O novo imposto que o PSOE (Partido Socialista Operário Espanhol) pretende aplicar a não residentes que compram casas na Espanha gerou incerteza no setor imobiliário e entre especialistas em tributação. Diversos escritórios de advocacia consultados expressaram preocupação por considerarem confusa a redação do projeto de lei apresentado pelos socialistas ao Congresso dos Deputados em 22 de maio sobre moradia acessível, tanto no que diz respeito a quem deve ser tributado quanto ao tipo de imóvel. O Artigo 4 do texto sugere que o imposto afetaria todos os tipos de imóveis, incluindo imóveis comerciais e industriais, o que poderia afetar investimentos imobiliários que não tenham relação com habitação.

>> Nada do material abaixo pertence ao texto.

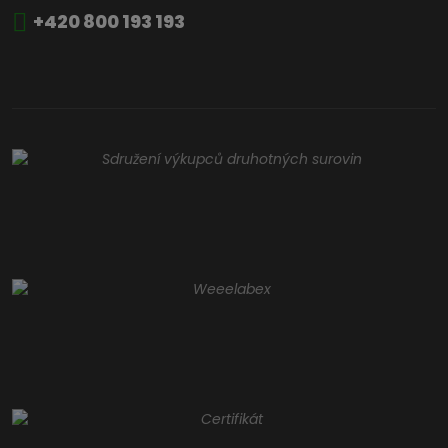
+420 800 193 193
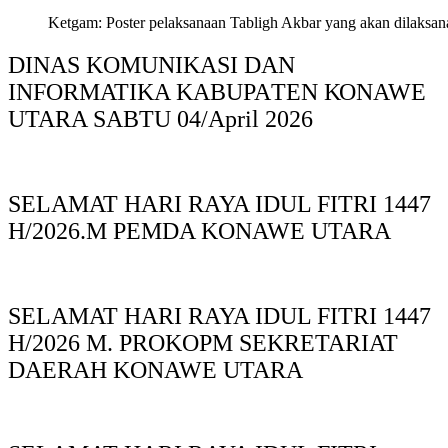
Ketgam: Poster pelaksanaan Tabligh Akbar yang akan dilaksan
DINAS KOMUNIKASI DAN
INFORMATIKA KABUPAΤΕΝ ΚΟNAWE
UTARA SABTU 04/April 2026
SELAMAT HARI RAYA IDUL FITRI 1447
H/2026.M PEMDA KONAWE UTARA
SELAMAT HARI RAYA IDUL FITRI 1447
H/2026 M. PROKOPM SEKRETARIAT
DAERAH KONAWE UTARA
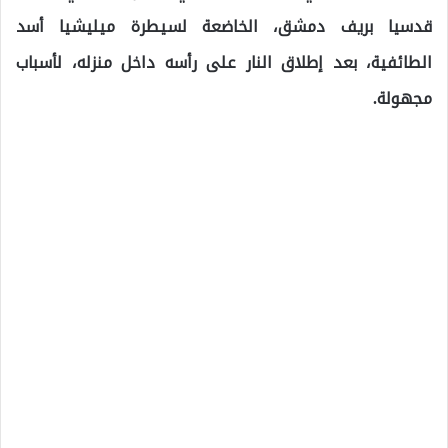
قدسيا بريف دمشق، الخاضعة لسيطرة ميليشيا أسد
الطائفية، بعد إطلاق النار على رأسه داخل منزله، لأسباب
مجهولة.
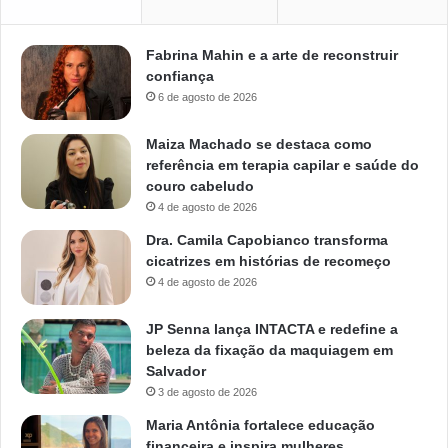
Fabrina Mahin e a arte de reconstruir
confiança
6 de agosto de 2026
Maiza Machado se destaca como
referência em terapia capilar e saúde do
couro cabeludo
4 de agosto de 2026
Dra. Camila Capobianco transforma
cicatrizes em histórias de recomeço
4 de agosto de 2026
JP Senna lança INTACTA e redefine a
beleza da fixação da maquiagem em
Salvador
3 de agosto de 2026
Maria Antônia fortalece educação
financeira e inspira mulheres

O projeto de lei proposto para promover o aluguel de moradias populares detalha a criação de um novo imposto, denominado imposto complementar estadual sobre a transmissão de bens imóveis a residentes de países terceiros. O imposto "incidirá sobre a transmissão onerosa de bens imóveis situados em território espanhol", bem como sobre "a constituição e transmissão de direitos de propriedade que sobre eles incidam", e afeta pessoas físicas e residentes de países terceiros. A ideia por trás desse imposto é dobrar o custo inicial do imóvel, já que uma sobretaxa de 100% é aplicada ao valor do imóvel.

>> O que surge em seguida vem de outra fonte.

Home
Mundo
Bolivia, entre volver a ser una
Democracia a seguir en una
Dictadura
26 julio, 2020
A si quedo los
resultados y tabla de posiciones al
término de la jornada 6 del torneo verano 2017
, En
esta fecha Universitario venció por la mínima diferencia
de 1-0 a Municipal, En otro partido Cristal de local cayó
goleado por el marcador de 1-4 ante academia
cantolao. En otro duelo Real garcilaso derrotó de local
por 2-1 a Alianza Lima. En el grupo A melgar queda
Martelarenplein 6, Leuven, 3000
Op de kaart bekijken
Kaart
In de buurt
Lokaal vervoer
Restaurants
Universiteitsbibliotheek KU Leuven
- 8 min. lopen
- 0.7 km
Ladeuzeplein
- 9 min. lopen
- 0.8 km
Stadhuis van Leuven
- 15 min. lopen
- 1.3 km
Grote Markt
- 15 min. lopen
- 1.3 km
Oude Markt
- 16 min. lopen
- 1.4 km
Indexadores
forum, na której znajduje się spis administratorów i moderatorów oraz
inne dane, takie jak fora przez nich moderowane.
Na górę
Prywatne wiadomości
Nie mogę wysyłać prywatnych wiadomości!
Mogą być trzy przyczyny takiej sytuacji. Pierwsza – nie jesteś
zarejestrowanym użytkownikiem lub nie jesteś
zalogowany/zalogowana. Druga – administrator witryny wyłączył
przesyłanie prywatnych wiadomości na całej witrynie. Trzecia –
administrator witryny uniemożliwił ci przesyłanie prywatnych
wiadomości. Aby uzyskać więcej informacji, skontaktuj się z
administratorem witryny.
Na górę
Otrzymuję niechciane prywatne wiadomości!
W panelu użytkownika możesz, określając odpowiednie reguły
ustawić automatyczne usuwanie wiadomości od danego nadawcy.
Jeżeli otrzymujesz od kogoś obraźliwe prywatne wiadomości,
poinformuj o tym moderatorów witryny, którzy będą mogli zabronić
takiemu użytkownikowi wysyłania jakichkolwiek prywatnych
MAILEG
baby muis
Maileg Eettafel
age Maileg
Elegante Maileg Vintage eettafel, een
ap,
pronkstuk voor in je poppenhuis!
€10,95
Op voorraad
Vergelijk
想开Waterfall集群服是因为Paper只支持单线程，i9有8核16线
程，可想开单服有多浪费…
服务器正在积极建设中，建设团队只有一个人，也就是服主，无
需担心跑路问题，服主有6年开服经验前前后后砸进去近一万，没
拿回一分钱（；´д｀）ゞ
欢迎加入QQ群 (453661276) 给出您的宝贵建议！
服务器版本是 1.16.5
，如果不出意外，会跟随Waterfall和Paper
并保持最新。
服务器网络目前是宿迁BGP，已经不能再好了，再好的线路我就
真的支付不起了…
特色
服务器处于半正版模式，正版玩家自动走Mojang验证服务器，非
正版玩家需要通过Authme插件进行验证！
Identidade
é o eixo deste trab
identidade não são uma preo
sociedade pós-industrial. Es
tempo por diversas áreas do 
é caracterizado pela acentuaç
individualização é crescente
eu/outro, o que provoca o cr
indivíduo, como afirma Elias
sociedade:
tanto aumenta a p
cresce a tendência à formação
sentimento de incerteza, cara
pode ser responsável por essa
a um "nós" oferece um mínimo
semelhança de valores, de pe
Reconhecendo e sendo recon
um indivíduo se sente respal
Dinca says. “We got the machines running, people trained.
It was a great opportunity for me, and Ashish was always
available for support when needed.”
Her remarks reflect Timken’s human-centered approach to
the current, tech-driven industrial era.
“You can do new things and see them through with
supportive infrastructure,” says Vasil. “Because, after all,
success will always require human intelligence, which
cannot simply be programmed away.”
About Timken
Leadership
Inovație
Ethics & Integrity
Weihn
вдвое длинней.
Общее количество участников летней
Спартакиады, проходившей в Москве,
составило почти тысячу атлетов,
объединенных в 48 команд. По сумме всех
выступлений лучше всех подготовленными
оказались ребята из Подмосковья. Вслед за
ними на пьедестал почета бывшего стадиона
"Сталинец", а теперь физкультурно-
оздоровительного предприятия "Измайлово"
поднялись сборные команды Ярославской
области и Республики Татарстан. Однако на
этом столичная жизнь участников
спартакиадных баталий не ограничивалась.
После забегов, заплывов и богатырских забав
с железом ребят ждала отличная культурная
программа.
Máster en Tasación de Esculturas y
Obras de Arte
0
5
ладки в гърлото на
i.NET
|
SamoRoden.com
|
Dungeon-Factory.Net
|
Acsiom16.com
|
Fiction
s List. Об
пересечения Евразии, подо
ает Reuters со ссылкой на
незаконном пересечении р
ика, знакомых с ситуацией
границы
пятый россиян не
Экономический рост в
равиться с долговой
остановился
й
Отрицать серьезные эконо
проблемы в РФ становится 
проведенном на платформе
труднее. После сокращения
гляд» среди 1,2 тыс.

José Suárez, sócio da área tributária da Pérez-Llorca, ressalta que o documento não especifica o que deve ser entendido como bens imóveis, nem se o imposto incide apenas sobre um deles. "Como diz o ditado latino, onde a lei não distingue, nós também não devemos, e, portanto, deve-se considerar que o imposto se aplicará a todos os bens imóveis, sejam eles residenciais, comerciais ou industriais, e estejam ou não localizados em áreas de risco", ressalta.

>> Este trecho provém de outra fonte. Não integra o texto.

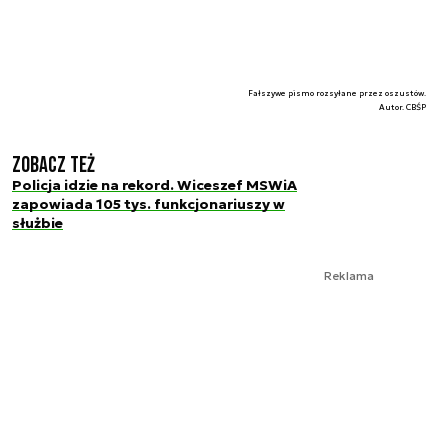
Fałszywe pismo rozsyłane przez oszustów.
Autor. CBŚP
Zobacz też
Policja idzie na rekord. Wiceszef MSWiA
zapowiada 105 tys. funkcjonariuszy w
służbie
Reklama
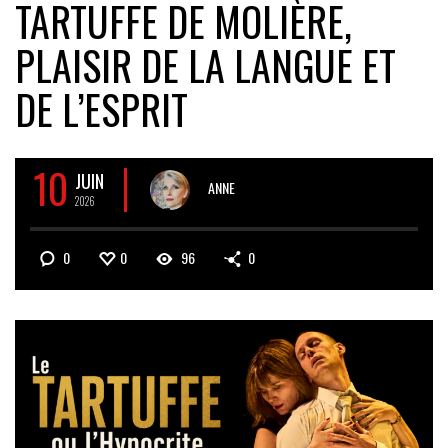
TARTUFFE DE MOLIÈRE,
PLAISIR DE LA LANGUE ET
DE L’ESPRIT
10
JUIN
ANNE
2026
0
0
96
0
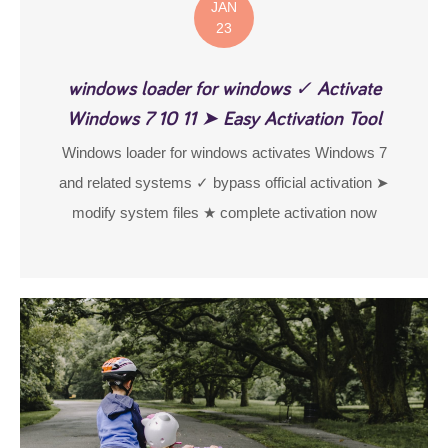
JAN
23
windows loader for windows ✓ Activate
Windows 7 10 11 ➤ Easy Activation Tool
Windows loader for windows activates Windows 7
and related systems ✓ bypass official activation ➤
modify system files ★ complete activation now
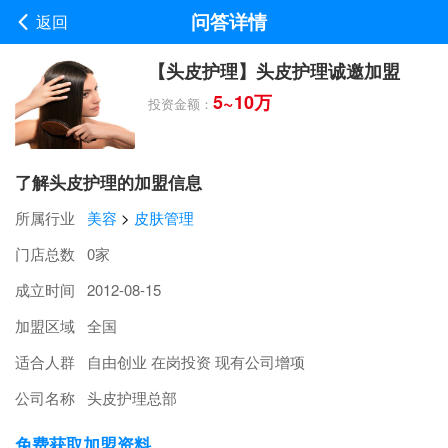
问答详情
返回
【头皮护理】头皮护理诚邀加盟
5~10万
投资金额：
了解头皮护理的加盟信息
所属行业
美容
>
皮肤管理
门店总数
0家
成立时间
2012-08-15
加盟区域
全国
适合人群
自由创业 在岗投资 现有公司增项
公司名称
头皮护理总部
免费获取加盟资料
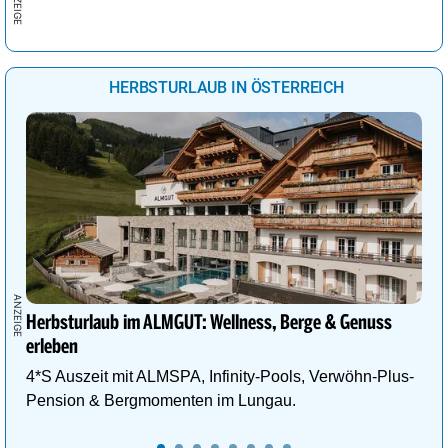
HERBSTURLAUB IN ÖSTERREICH
Herbsturlaub im ALMGUT: Wellness, Berge & Genuss
erleben
4*S Auszeit mit ALMSPA, Infinity-Pools, Verwöhn-Plus-
Pension & Bergmomenten im Lungau.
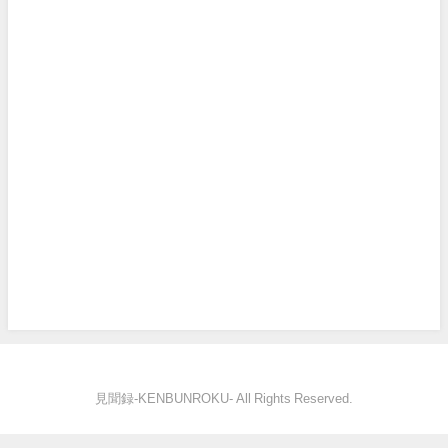
見聞録‐KENBUNROKU- All Rights Reserved.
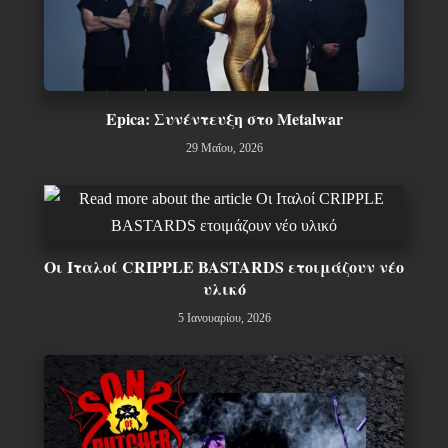
Epica: Συνέντευξη στο Metalwar
29 Μαΐου, 2026
Οι Ιταλοί CRIPPLE BASTARDS ετοιμάζουν νέο
υλικό
5 Ιανουαρίου, 2026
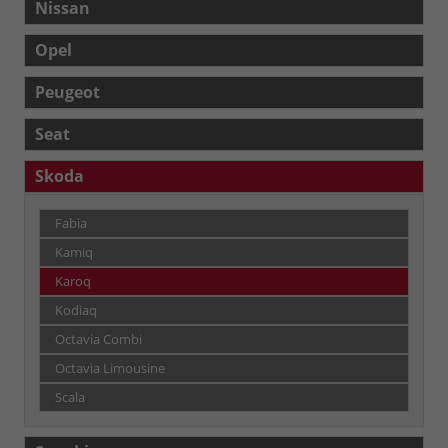
Nissan
Opel
Peugeot
Seat
Skoda
Fabia
Kamiq
Karoq
Kodiaq
Octavia Combi
Octavia Limousine
Scala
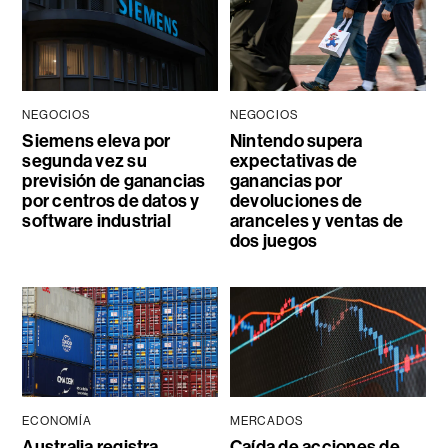
NEGOCIOS
NEGOCIOS
Siemens eleva por
Nintendo supera
segunda vez su
expectativas de
previsión de ganancias
ganancias por
por centros de datos y
devoluciones de
software industrial
aranceles y ventas de
dos juegos
ECONOMÍA
MERCADOS
Australia registra
Caída de acciones de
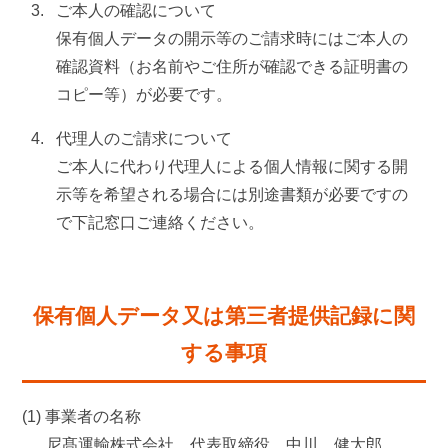
ご本人の確認について
保有個人データの開示等のご請求時にはご本人の
確認資料（お名前やご住所が確認できる証明書の
コピー等）が必要です。
代理人のご請求について
ご本人に代わり代理人による個人情報に関する開
示等を希望される場合には別途書類が必要ですの
で下記窓口ご連絡ください。
保有個人データ又は第三者提供記録に関
する事項
(1) 事業者の名称
尼髙運輸株式会社 代表取締役 中川 健太郎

O novo imposto afetará as transações sujeitas ao Imposto sobre Transmissão de Bens Imóveis (ITP), que geralmente se aplica a imóveis usados, ou seja, segundas transmissões e subsequentes. Isso não se aplica a imóveis novos, que pagam IVA. Alguns dos especialistas consultados também indicam que a regra geral é que, quando a transmissão é entre empresas e profissionais, ela estará sujeita ao IVA e não ao ITP, portanto, não estará sujeita ao novo imposto na maioria dos casos. Para isso, a empresa teria que renunciar à isenção do IVA e, posteriormente, recuperar o imposto sobre valor agregado dentro de sua atividade.
Raquel Jurado, técnica de pesquisa da Secretaria de Assessoria Econômica Tributária (REAF), insiste na mesma linha: "A venda de um imóvel, seja uma casa , um estabelecimento comercial ou um terreno, estará sempre sujeita ao IVA ou ao imposto oneroso de transmissão de imóveis. Neste último caso, seria afetada por este imposto complementar." A redação da proposta legislativa do Grupo Parlamentar Socialista, prossegue a especialista, espelha a estrutura do imposto de transmissão de imóveis: "Entendemos que as transações sujeitas ao imposto de transmissão de imóveis também estarão sujeitas ao imposto complementar", afirma.
A consultora tributária dá o exemplo de uma "unidade econômica autônoma", que é, por exemplo, um supermercado ou uma academia. "Como a transferência de um negócio é global, a transação não está sujeita ao IVA, mas se houver um imóvel dentro dessa unidade, ele estará sujeito ao imposto sobre transmissões onerosas de imóveis e também a esse imposto complementar", esclarece.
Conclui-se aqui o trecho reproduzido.